THE TASK.
Return the records as they stand. No picture is to be included.

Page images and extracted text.
---
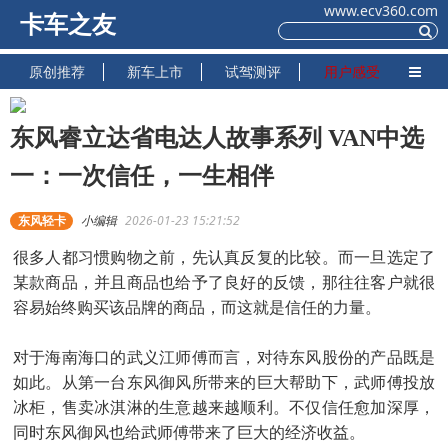
www.ecv360.com
卡车之友
原创推荐
新车上市
试驾测评
用户感受
东风睿立达省电达人故事系列 VAN中选
一：一次信任，一生相伴
东风轻卡
小编辑
2026-01-23 15:21:52
很多人都习惯购物之前，先认真反复的比较。而一旦选定了
某款商品，并且商品也给予了良好的反馈，那往往客户就很
容易始终购买该品牌的商品，而这就是信任的力量。
对于海南海口的武义江师傅而言，对待东风股份的产品既是
如此。从第一台东风御风所带来的巨大帮助下，武师傅投放
冰柜，售卖冰淇淋的生意越来越顺利。不仅信任愈加深厚，
同时东风御风也给武师傅带来了巨大的经济收益。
---
EXERCISE OUTPUT.
www.ecv360.com
卡车之友
原创推荐
新车上市
试驾测评
用户感受
东风睿立达省电达人故事系列 VAN中选
一：一次信任，一生相伴
东风轻卡
小编辑
2026-01-23 15:21:52
很多人都习惯购物之前，先认真反复的比较。而一旦选定了
某款商品，并且商品也给予了良好的反馈，那往往客户就很
容易始终购买该品牌的商品，而这就是信任的力量。
对于海南海口的武义江师傅而言，对待东风股份的产品既是
如此。从第一台东风御风所带来的巨大帮助下，武师傅投放
冰柜，售卖冰淇淋的生意越来越顺利。不仅信任愈加深厚，
同时东风御风也给武师傅带来了巨大的经济收益。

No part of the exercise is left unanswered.